São Paulo, domingo, 6 de outubro de 1996
Texto Anterior | Próximo Texto | Índice

Um mestre iconoclasta

RICHARD RORTY
ESPECIAL PARA A FOLHA

A morte, em junho último, de Thomas Samuel Kuhn, o mais influente filósofo de língua inglesa desde a Segunda Guerra Mundial, foi ocasião de muitos obituários extensos e respeitosos. Muitos deles referiam-se a ele antes como historiador da ciência que como filósofo. Kuhn não teria feito objeções a essa descrição, que entretanto é enganadora.
Se tivesse escrito um obituário, não teria deixado de chamar Kuhn de filósofo, e por duas razões. Em primeiro lugar, creio ser este o termo mais apropriado para alguém que remapeia a cultura, isto é, sugere um modo original e promissor de pensar a relação entre vários setores da atividade humana. A grande contribuição de Kuhn foi a de indicar uma nova direção, cujo impacto sobre a auto-imagem de várias disciplinas foi enorme.

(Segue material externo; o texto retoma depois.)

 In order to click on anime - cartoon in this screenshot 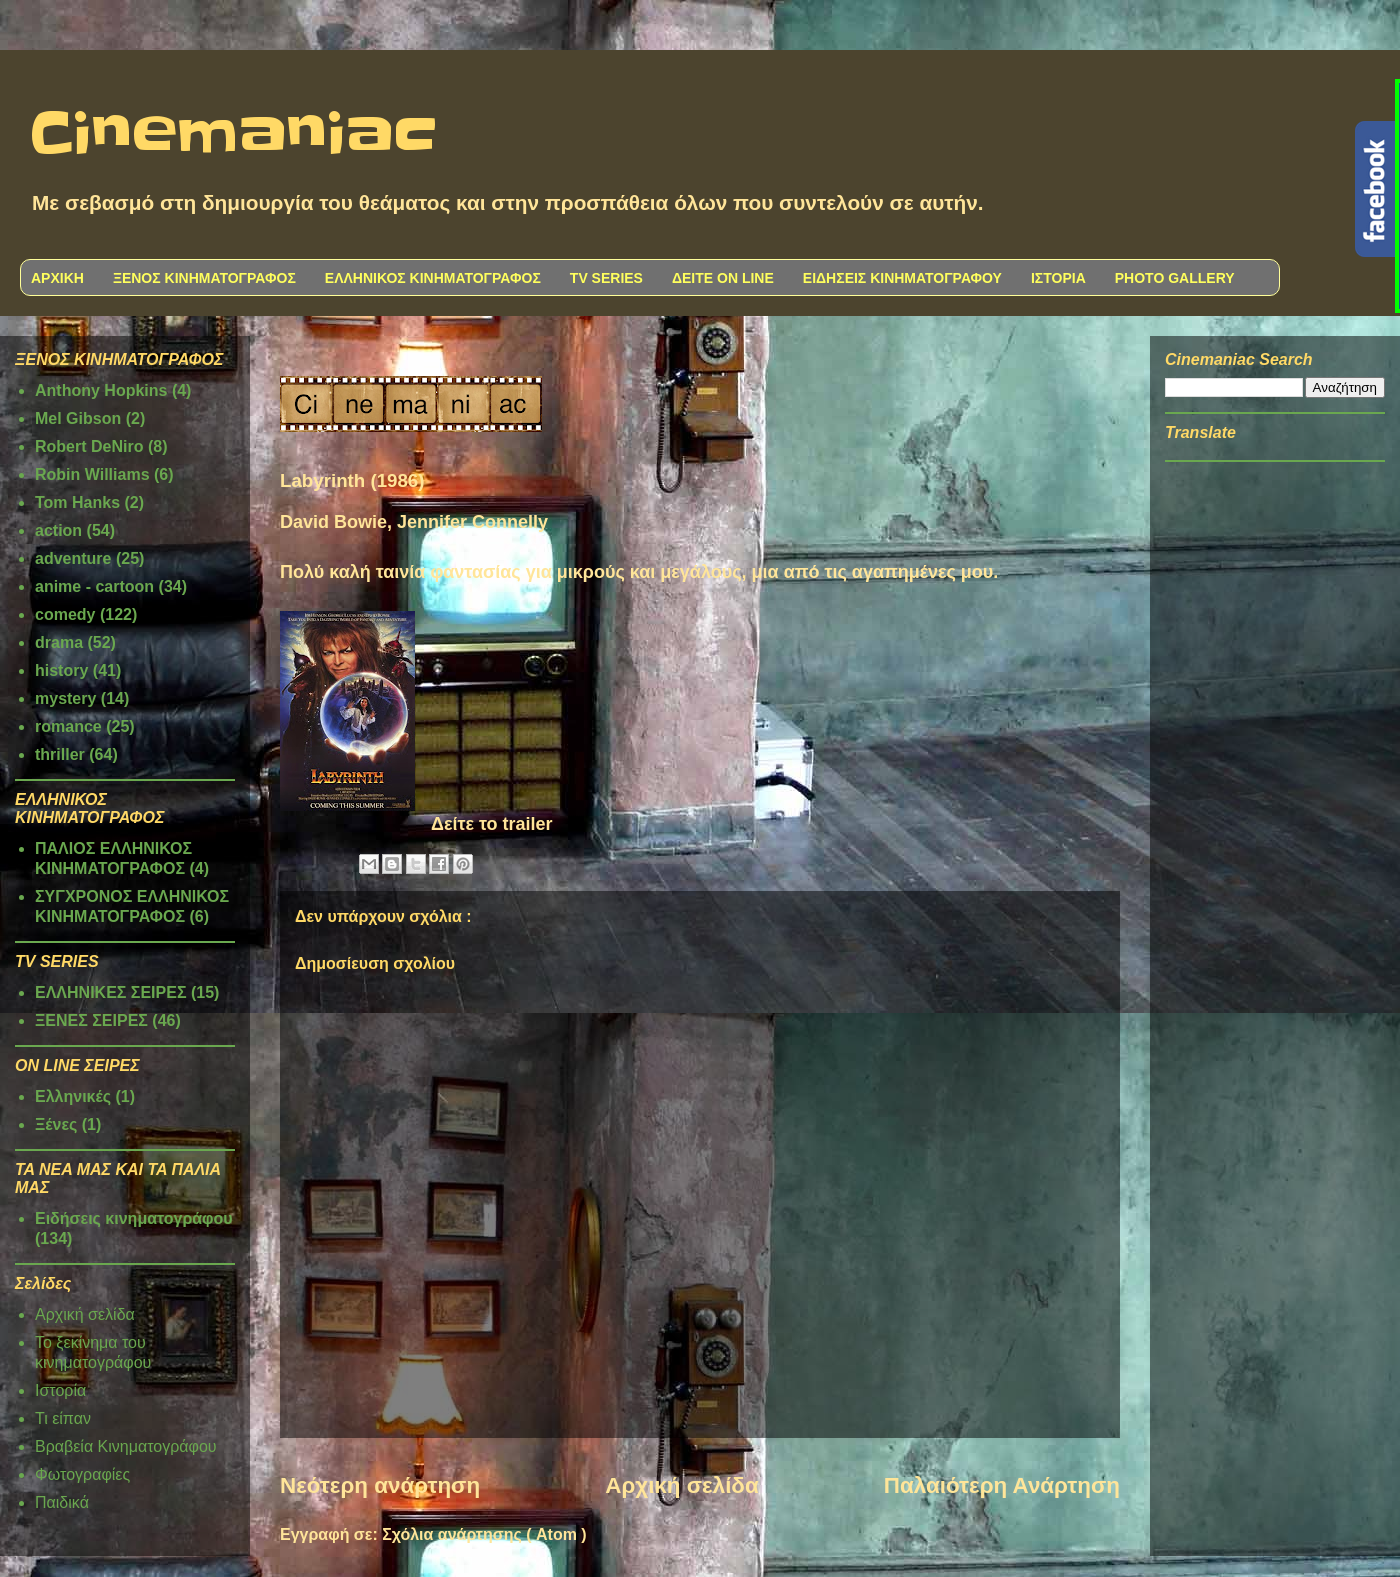, I will do `click(94, 586)`. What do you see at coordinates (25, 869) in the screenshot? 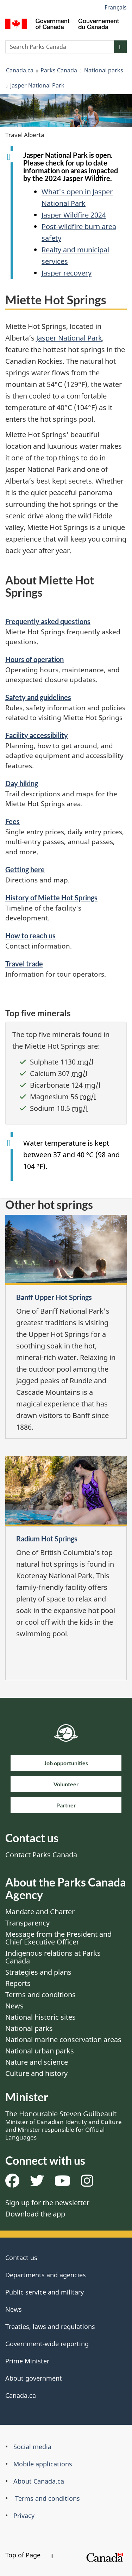
I see `Getting here` at bounding box center [25, 869].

Minha segunda razão é o ressentimento pelo fato de Kuhn ter sido constantemente tratado por meus colegas filósofos como, na melhor das hipóteses, um cidadão de segunda classe na comunidade filosófica, quando não como um intruso que não tinha por que se meter com uma disciplina para a qual não tinha a formação adequada. Não creio que se deva fazer grande caso da distinção filósofo/não-filósofo, e de modo algum quero torná-la mais aguda. Mas sempre achei irritante que pessoas que usavam o título de "filósofo" como honraria quando falavam de si próprias e de seus amigos se julgassem no direito de não concedê-lo a Kuhn.

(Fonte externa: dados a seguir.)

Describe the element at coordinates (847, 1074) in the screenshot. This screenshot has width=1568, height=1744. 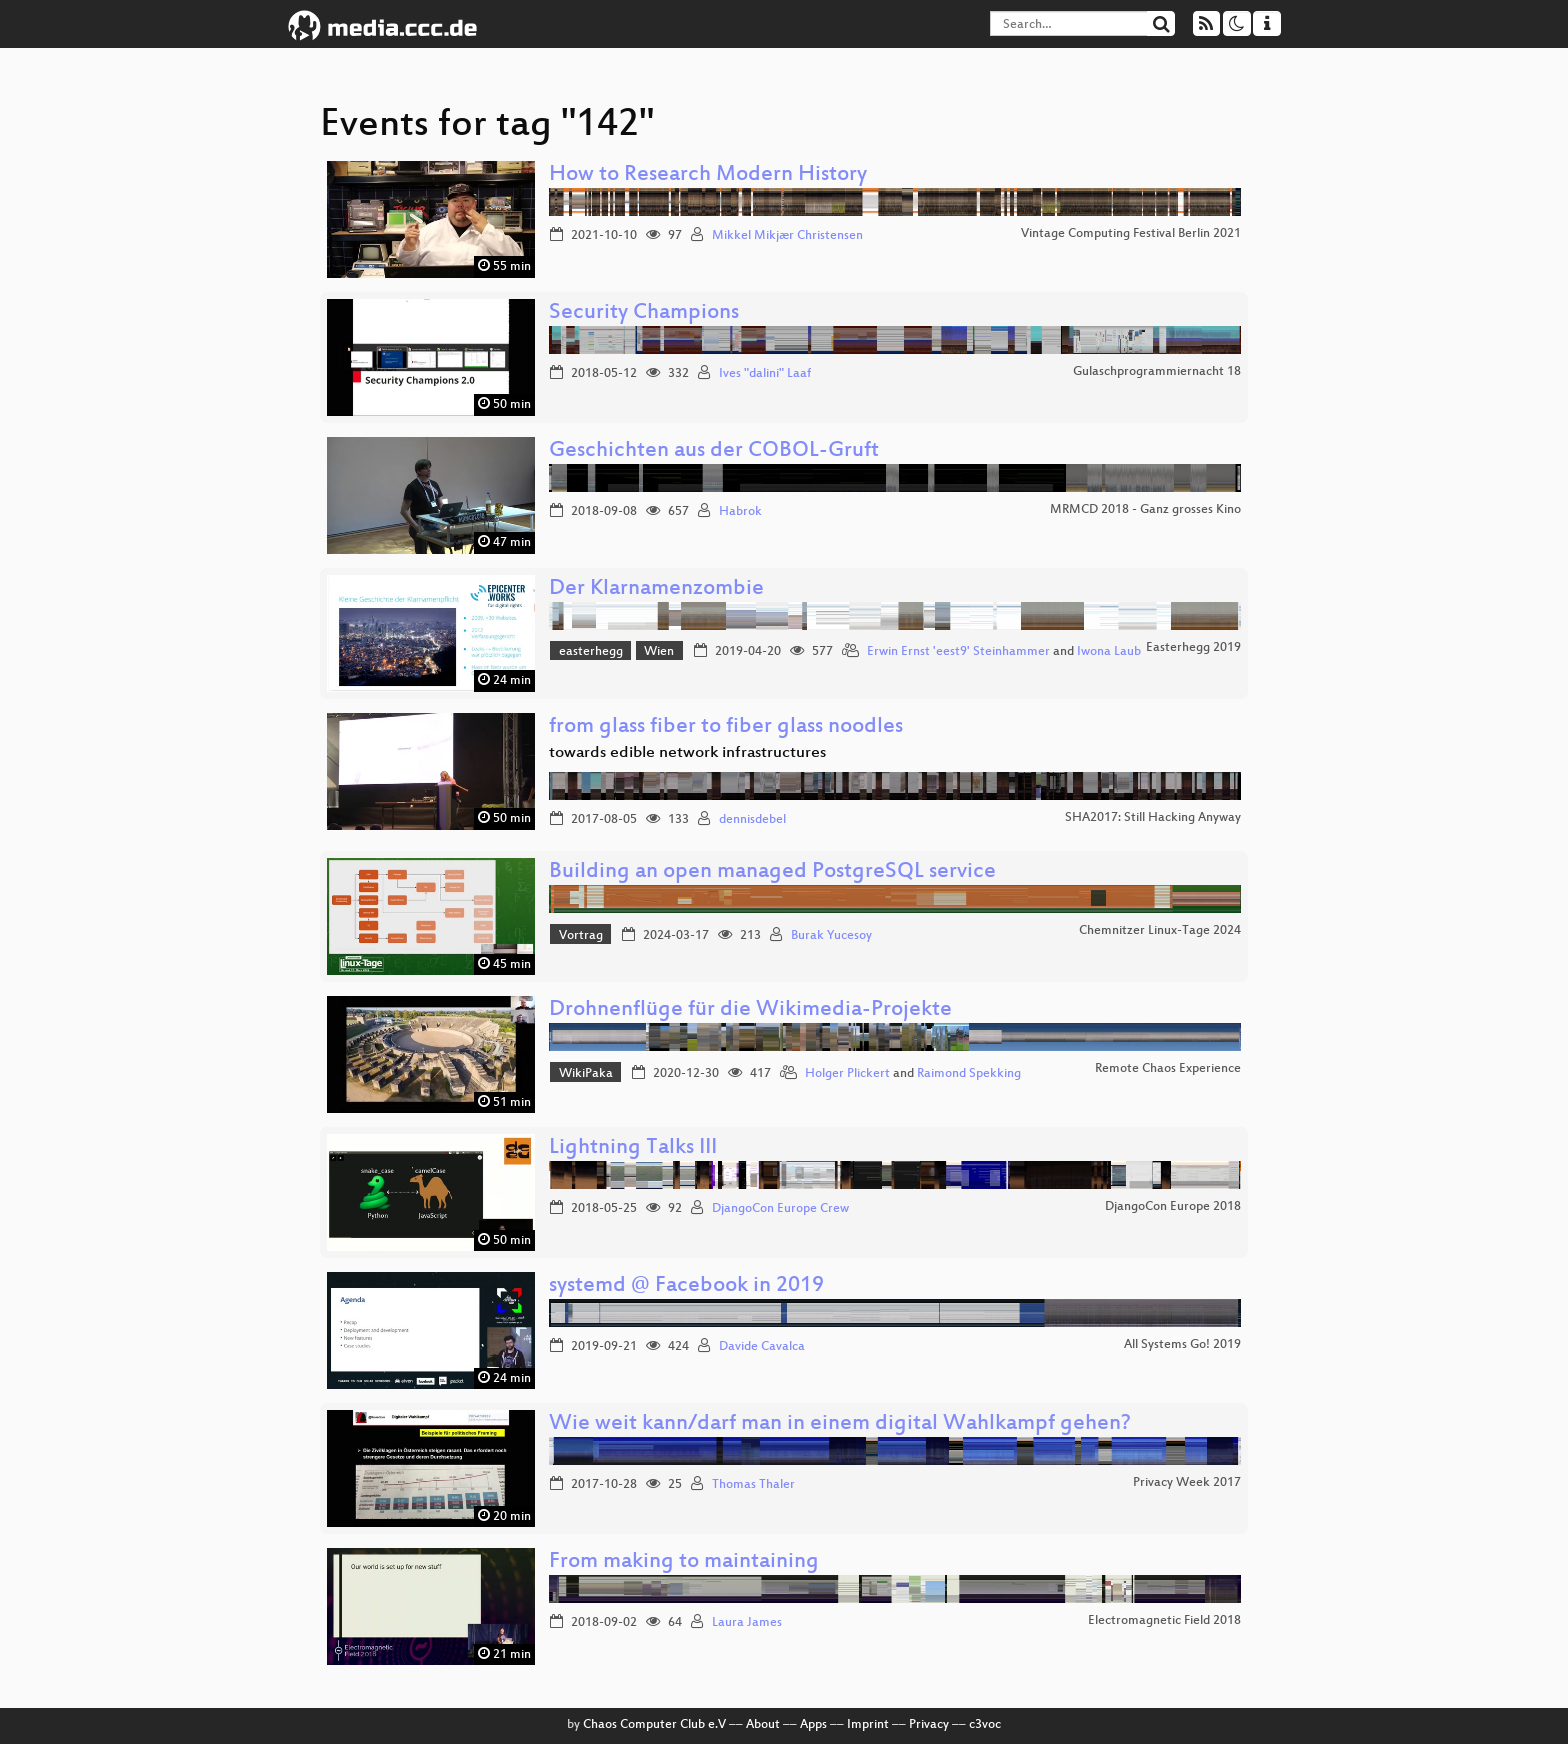
I see `Holger Plickert` at that location.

Kuhn foi um dos meus ídolos, porque a leitura de "A Estrutura das Revoluções Científicas" (1962) -no Brasil, publicado pela Perspectiva- proporcionou-me a sensação de uma súbita revelação. O fato de ele abordar problemas filosóficos por assim dizer "pela lateral" -tendo-se doutorado em física antes de se tornar historiador autodidata da ciência do século 17- não me parecia razão suficiente para excluí-lo de nossas fileiras. A principal razão pela qual Kuhn foi mantido à distância pelos professores de filosofia está no domínio que a tradição da filosofia "analítica" exerceu no mundo acadêmico anglófono. Essa era uma tradição que se orgulhava de ter trazido a filosofia para mais perto da ciência -logo, para mais longe da literatura.

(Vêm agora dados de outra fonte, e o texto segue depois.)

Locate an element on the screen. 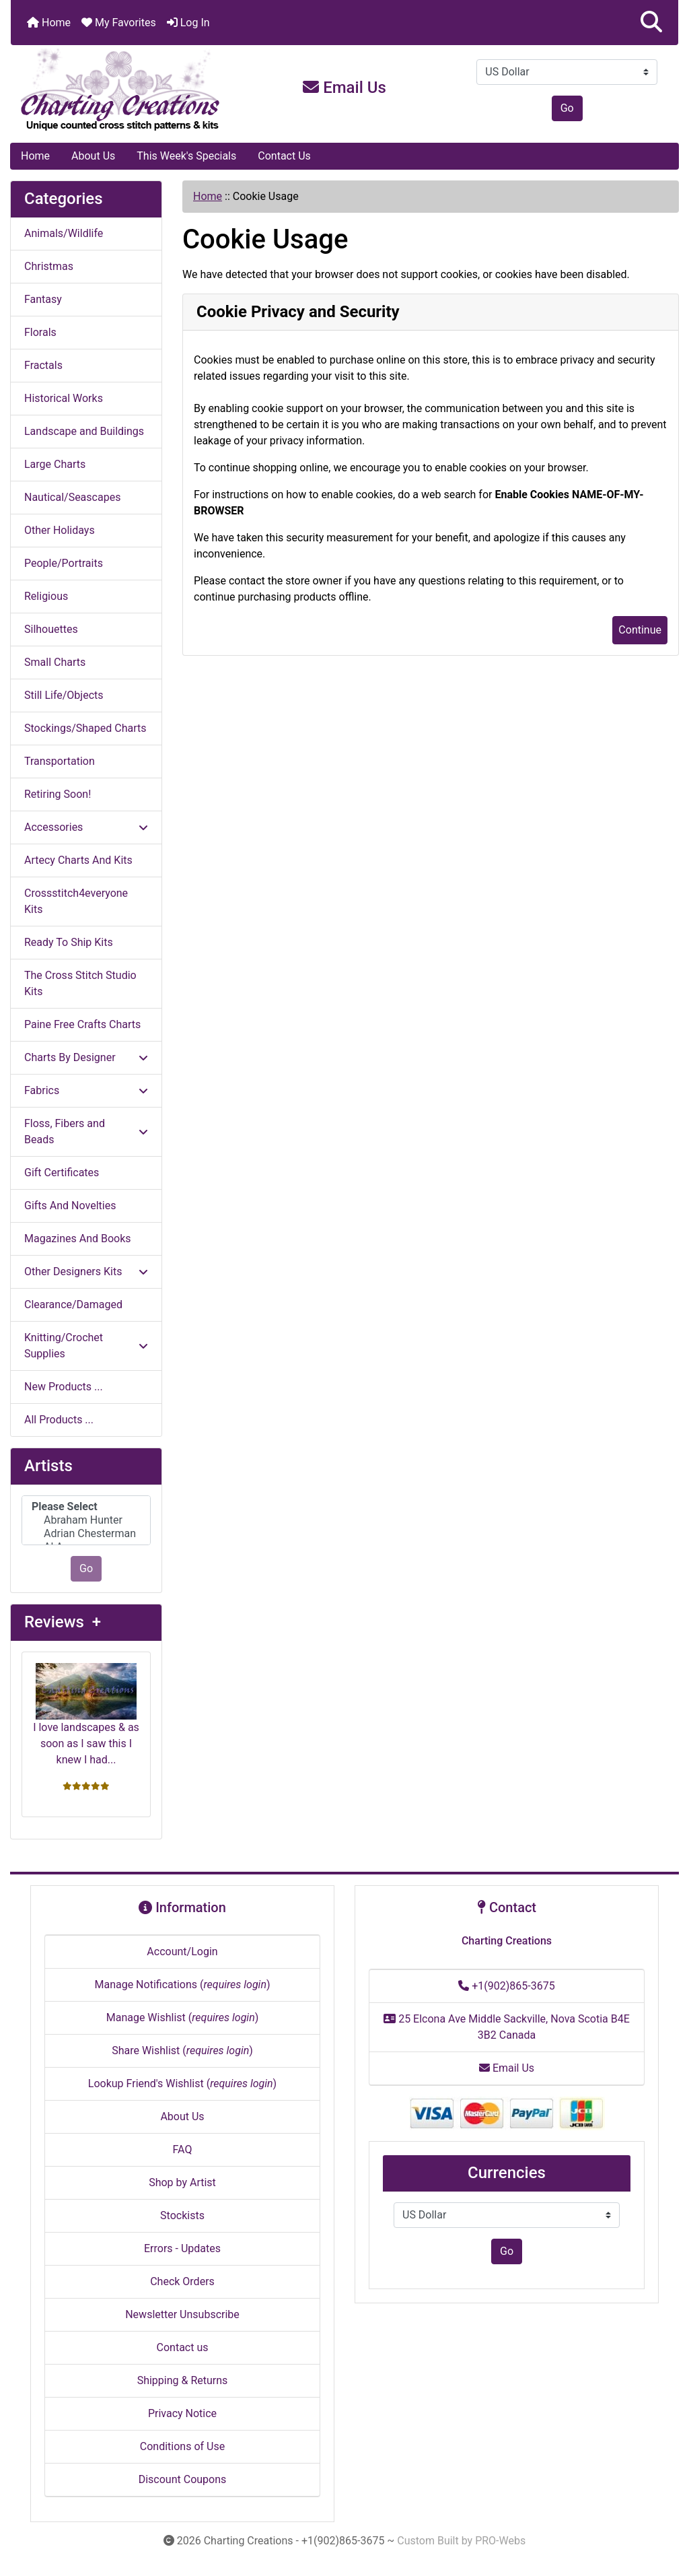 Image resolution: width=689 pixels, height=2576 pixels. I love landscapes & as soon as I saw this I knew I had... is located at coordinates (86, 1714).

A última coisa que os filósofos dessa tradição queriam ver abalado era o caráter distintivo da ciência; assim, não estavam prontos para ouvir de Kuhn que o sucesso da ciência não se deve à aplicação de um "método científico" específico, e ainda que a substituição de uma teoria científica por outra não é algo que dependa apenas da lógica fria e precisa, sendo antes análoga ao processo de substituição de uma instituição política por outra.
A grande contribuição de Kuhn ao remapeamento da cultura reside em ter-nos feito ver que os cientistas naturais não têm uma via de acesso privilegiado à realidade e à verdade. Ele ajudou a desmontar a hierarquia tradicional de disciplinas, uma hierarquia que remonta à imagem platônica da reta do conhecimento.
Nessa hierarquia, a matemática (que usa lógica pura, sem nenhum elemento de retórica) está no alto, enquanto a crítica literária e a persuasão política (que usam muita retórica e nenhuma lógica) estão na posição mais baixa. Kuhn dissolveu a distinção entre lógica e retórica ao mostrar que mudanças revolucionárias na ciência dependem menos de seguir uma linha de inferências que de mudar a terminologia em que as hipóteses concorrentes são formuladas (assim reformulando igualmente os critérios de relevância). Kuhn ajudou assim a romper com a idéia de "cânones do raciocínio científico" que Aristóteles, ao contrário de Galileu, supostamente não teria observado.
Por essa via, ele ajudou a tornar obsoleta a questão de "como trazer nossa disciplina para o caminho seguro da ciência?". Kant propusera essa questão no domínio da filosofia; Husserl e Russell tinham respostas divergentes; B.F. Skinner pedia aos psicólogos que se restringissem a um vocabulário de noções como "estímulo", "resposta", "condicionamento" e "reforço"; e Northrop Frye sugerira uma taxonomia dos mitos, uma série de escaninhos que os críticos literários do futuro cuidariam de preencher.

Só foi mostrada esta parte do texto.